До меня не сразу доходят ее слова. Но когда доходят, то все еще крутятся в голове по инерции, потому что теперь я не уверена, что правильно расслышала.
Она только что сказала, что будет платить мне, чтобы я играла в шахматы?
Это безумие. Просто невероятно. Подобная стипендия – что-то из разряда фантазий. Она может изменить мою жизнь.

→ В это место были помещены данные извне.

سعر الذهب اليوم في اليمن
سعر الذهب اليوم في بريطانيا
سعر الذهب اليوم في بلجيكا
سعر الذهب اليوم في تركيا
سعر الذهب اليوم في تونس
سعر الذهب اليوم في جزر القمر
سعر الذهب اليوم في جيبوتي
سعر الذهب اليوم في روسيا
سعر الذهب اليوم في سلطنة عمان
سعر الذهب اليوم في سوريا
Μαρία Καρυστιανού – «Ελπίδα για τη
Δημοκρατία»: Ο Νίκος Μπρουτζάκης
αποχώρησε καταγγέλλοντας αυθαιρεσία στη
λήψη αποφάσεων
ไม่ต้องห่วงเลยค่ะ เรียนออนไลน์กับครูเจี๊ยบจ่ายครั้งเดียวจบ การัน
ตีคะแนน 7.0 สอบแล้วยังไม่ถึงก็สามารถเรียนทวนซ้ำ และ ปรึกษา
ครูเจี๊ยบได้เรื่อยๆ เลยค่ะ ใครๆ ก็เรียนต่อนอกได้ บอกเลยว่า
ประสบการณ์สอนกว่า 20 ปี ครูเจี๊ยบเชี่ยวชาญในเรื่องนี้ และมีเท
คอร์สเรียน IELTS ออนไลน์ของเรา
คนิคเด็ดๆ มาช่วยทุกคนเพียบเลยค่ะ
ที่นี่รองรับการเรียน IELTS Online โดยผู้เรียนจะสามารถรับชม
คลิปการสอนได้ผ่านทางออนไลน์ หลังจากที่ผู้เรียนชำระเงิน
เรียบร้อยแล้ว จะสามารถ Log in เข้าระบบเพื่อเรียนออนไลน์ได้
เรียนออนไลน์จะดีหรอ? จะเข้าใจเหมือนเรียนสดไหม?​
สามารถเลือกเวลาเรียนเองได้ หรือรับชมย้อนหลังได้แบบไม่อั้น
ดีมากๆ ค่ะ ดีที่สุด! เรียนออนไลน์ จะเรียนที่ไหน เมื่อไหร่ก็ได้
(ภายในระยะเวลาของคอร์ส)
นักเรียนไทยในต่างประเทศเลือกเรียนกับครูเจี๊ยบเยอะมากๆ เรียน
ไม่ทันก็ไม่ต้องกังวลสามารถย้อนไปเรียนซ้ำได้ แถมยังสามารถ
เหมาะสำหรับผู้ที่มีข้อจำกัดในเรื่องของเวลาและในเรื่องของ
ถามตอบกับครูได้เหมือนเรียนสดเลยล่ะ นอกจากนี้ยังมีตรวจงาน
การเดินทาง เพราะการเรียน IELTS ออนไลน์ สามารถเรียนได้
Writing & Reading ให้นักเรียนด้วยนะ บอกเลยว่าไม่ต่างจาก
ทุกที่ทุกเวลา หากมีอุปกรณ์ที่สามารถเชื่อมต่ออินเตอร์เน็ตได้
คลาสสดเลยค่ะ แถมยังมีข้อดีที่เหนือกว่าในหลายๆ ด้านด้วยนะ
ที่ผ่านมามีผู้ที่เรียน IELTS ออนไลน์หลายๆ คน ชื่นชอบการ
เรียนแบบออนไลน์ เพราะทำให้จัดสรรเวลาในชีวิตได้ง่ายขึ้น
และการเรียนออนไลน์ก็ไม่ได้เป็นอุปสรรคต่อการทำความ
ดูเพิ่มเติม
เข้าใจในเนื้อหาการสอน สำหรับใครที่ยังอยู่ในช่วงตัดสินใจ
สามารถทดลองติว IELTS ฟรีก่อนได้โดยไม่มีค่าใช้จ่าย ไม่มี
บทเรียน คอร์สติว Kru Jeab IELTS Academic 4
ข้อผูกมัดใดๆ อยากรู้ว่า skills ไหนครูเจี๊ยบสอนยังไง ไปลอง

Это все, о чем могла мечтать четырнадцатилетняя Мэллори Гринлиф.
Как жаль, что та Мэллори уже выросла.
– Мне жаль, – говорю я Дефне. Она все еще смотрит на меня со счастливым выражением лица. – Я уже сказала, что больше не играю.

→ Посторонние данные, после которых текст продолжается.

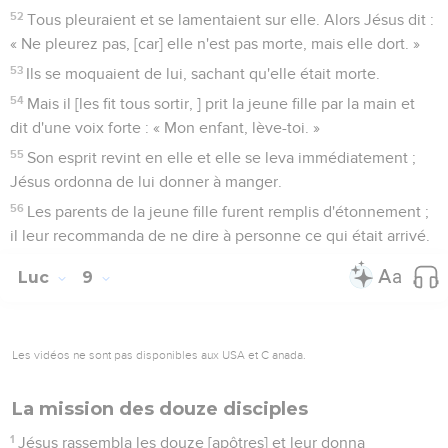
52
Tous pleuraient et se lamentaient sur elle. Alors Jésus dit :
« Ne pleurez pas, [car] elle n'est pas morte, mais elle dort. »
53
Ils se moquaient de lui, sachant qu'elle était morte.
54
Mais il [les fit tous sortir, ] prit la jeune fille par la main et
dit d'une voix forte : « Mon enfant, lève-toi. »
55
Son esprit revint en elle et elle se leva immédiatement ;
Jésus ordonna de lui donner à manger.
56
Les parents de la jeune fille furent remplis d'étonnement ;
il leur recommanda de ne dire à personne ce qui était arrivé.
Luc
9
Les vidéos ne sont pas disponibles aux USA et C anada.
La mission des douze disciples
1
Jésus rassembla les douze [apôtres] et leur donna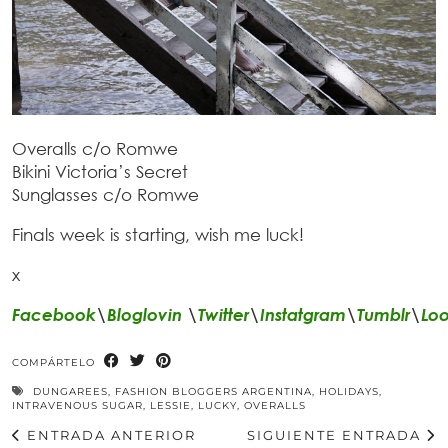
Overalls c/o Romwe
Bikini Victoria’s Secret
Sunglasses c/o Romwe
Finals week is starting, wish me luck!
x
Facebook
\
Bloglovin
\
Twitter
\
Instatgram
\
Tumblr
\
Lo
COMPÁRTELO
DUNGAREES
,
FASHION BLOGGERS ARGENTINA
,
HOLIDAYS
,
INTRAVENOUS SUGAR
,
LESSIE
,
LUCKY
,
OVERALLS
ENTRADA ANTERIOR
SIGUIENTE ENTRADA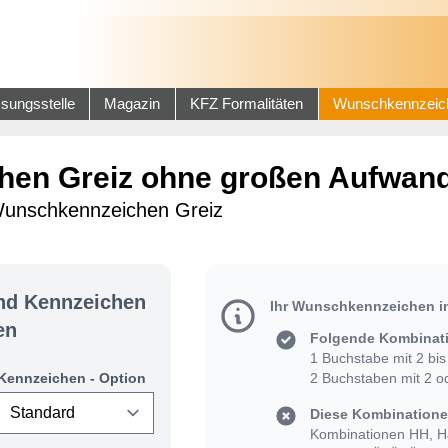
sungsstelle
Magazin
KFZ Formalitäten
Wunschkennzeic
en Greiz ohne großen Aufwand
 Wunschkennzeichen Greiz
und Kennzeichen
Ihr Wunschkennzeichen in
en
Folgende Kombinati
1 Buchstabe mit 2 bis 
Kennzeichen - Option
2 Buchstaben mit 2 od
Diese Kombinationen
Kombinationen HH, HJ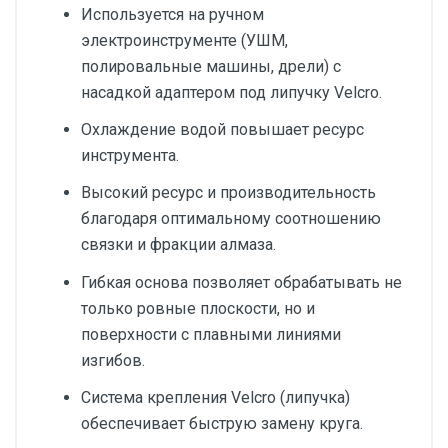
Используется на ручном
электроинструменте (УШМ,
полировальные машины, дрели) с
насадкой адаптером под липучку Velcro.
Охлаждение водой повышает ресурс
инструмента.
Высокий ресурс и производительность
благодаря оптимальному соотношению
связки и фракции алмаза.
Гибкая основа позволяет обрабатывать не
только ровные плоскости, но и
поверхности с плавными линиями
изгибов.
Система крепления Velcro (липучка)
обеспечивает быструю замену круга.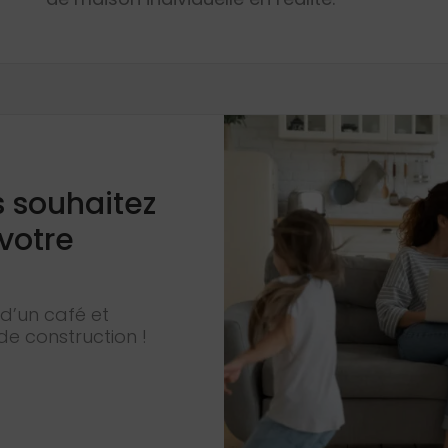
s souhaitez
 votre
d’un café et
de construction !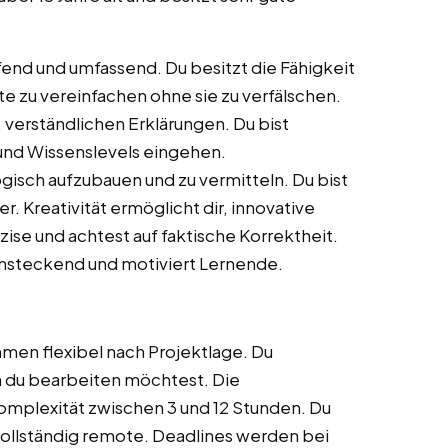
fend und umfassend. Du besitzt die Fähigkeit
e zu vereinfachen ohne sie zu verfälschen.
, verständlichen Erklärungen. Du bist
und Wissenslevels eingehen.
ogisch aufzubauen und zu vermitteln. Du bist
er. Kreativität ermöglicht dir, innovative
zise und achtest auf faktische Korrektheit.
ansteckend und motiviert Lernende.
men flexibel nach Projektlage. Du
 du bearbeiten möchtest. Die
Komplexität zwischen 3 und 12 Stunden. Du
t vollständig remote. Deadlines werden bei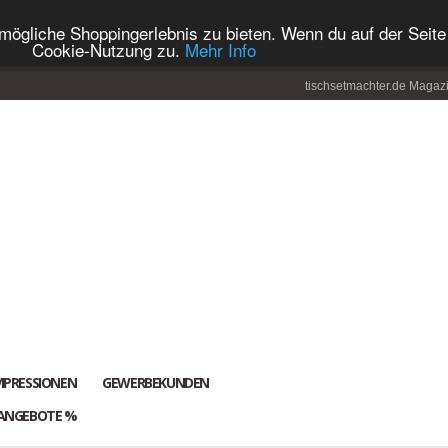
ögliche Shoppingerlebnis zu bieten. Wenn du auf der Seite 
Cookie-Nutzung zu.
Mehr Info
tischsetmachter.de Magaz
MPRESSIONEN
GEWERBEKUNDEN
ANGEBOTE %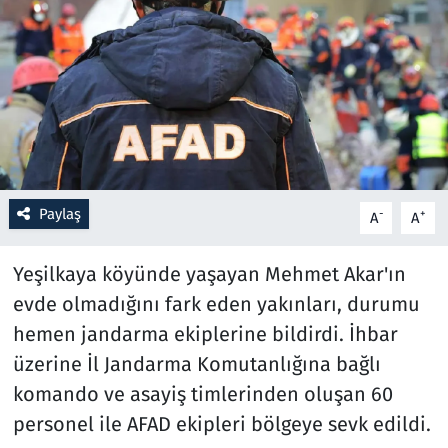
Resmi İlanlar
Rüya Tabirleri
Sağlık
Savunma Sanayi
Paylaş
-
+
A
A
Seçim 2023
Yeşilkaya köyünde yaşayan Mehmet Akar'ın
Spor
evde olmadığını fark eden yakınları, durumu
hemen jandarma ekiplerine bildirdi. İhbar
Teknoloji ve Bilim
üzerine İl Jandarma Komutanlığına bağlı
komando ve asayiş timlerinden oluşan 60
Televizyon
personel ile AFAD ekipleri bölgeye sevk edildi.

Радость на ее лице немного тускнеет.
– Почему?
Она мне нравится. Даже очень нравится, и на мгновение я решаю объяснить ей, как обстоят дела на самом деле. Проблемы. Жизнь. Мои сестры, мама, счета за роллер-дерби. Боб, замена дворников, потребность не в годовой стипендии, а в стабильной работе на долгие годы вперед. Отец, все воспоминания о нем, и та ночь, когда я поклялась, что с шахматами покончено. Навсегда.

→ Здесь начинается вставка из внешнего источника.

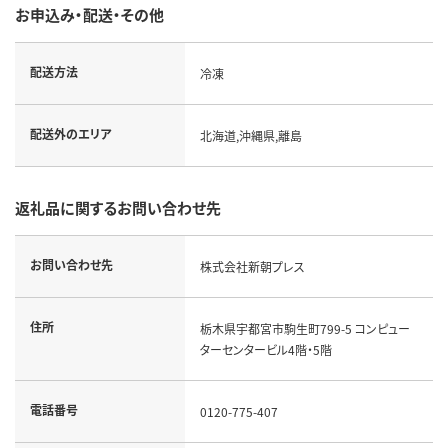
お申込み・配送・その他
配送方法
冷凍
配送外のエリア
北海道,沖縄県,離島
返礼品に関するお問い合わせ先
お問い合わせ先
株式会社新朝プレス
住所
栃木県宇都宮市駒生町799-5 コンピュー
ターセンタービル4階・5階
電話番号
0120-775-407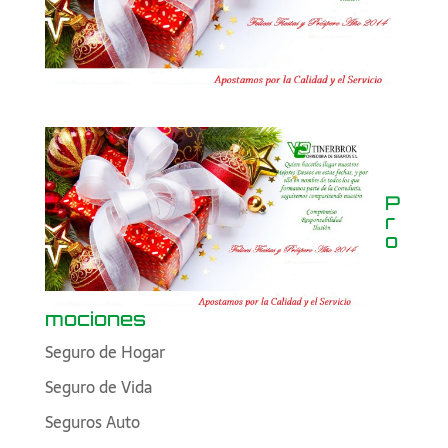
P
r
o
mociones
Seguro de Hogar
Seguro de Vida
Seguros Auto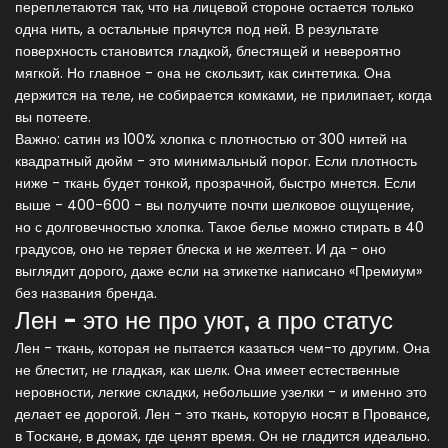
переплетаются так, что на лицевой стороне остается только
одна нить, а остальные прячутся под ней. В результате
поверхность становится гладкой, блестящей и невероятно
мягкой. Но главное - она не скользит, как синтетика. Она
держится на теле, не собирается комками, не прилипает, когда
вы потеете.
Важно: сатин из 100% хлопка с плотностью от 300 нитей на
квадратный дюйм - это минимальный порог. Если плотность
ниже - ткань будет тонкой, прозрачной, быстро мнется. Если
выше - 400-600 - вы получите почти шелковое ощущение,
но с долговечностью хлопка. Такое белье можно стирать в 40
градусов, оно не теряет блеска и не желтеет. И да - оно
выглядит дорого, даже если на этикетке написано «Премиум»
без названия бренда.
Лен - это не про уют, а про статус
Лен - ткань, которая не пытается казаться чем-то другим. Она
не блестит, не гладкая, как шелк. Она имеет естественные
неровности, легкие складки, небольшие узелки - и именно это
делает ее дорогой. Лен - это ткань, которую носят в Провансе,
в Тоскане, в домах, где ценят время. Он не гладится идеально.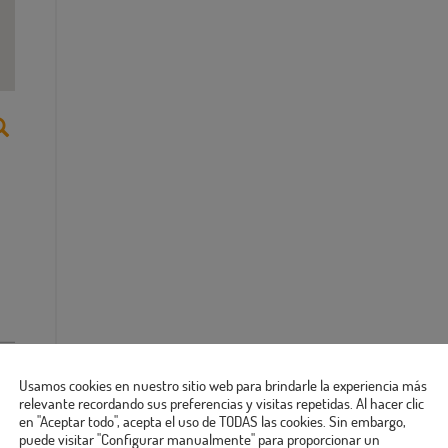
Usamos cookies en nuestro sitio web para brindarle la experiencia más
relevante recordando sus preferencias y visitas repetidas. Al hacer clic
en "Aceptar todo", acepta el uso de TODAS las cookies. Sin embargo,
puede visitar "Configurar manualmente" para proporcionar un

Кажется, перебор для первой встречи, поэтому изрекаю короткую версию правды:
– Мне неинтересно.
Дефне мгновенно грустнеет. Ее брови слегка хмурятся; и какое-то время она изучает меня, будто только начала осознавать, что известно ей обо мне далеко не все. Ха.
– Скажу тебе вот что, – произносит она, – я сейчас пойду, воскресенье – самый загруженный день в «Цугцванге». Много всего надо подготовить. Но дам тебе несколько дней на размышления…
– Мое мнение не изменится…
– …а пока отправлю контракт на твою почту. – Она хлопает меня по плечу, и я снова оказываюсь в облаке лимонного аромата.
Замечаю, что одна из ее татуировок – это шахматная доска с расставленными фигурами. Скорее всего, какая-то знаменитая позиция, но не могу понять какая.
– Э… у тебя нет моей почты, – отвечаю я.
Она уже у своего «Фольксвагена-жука» 2019 года выпуска.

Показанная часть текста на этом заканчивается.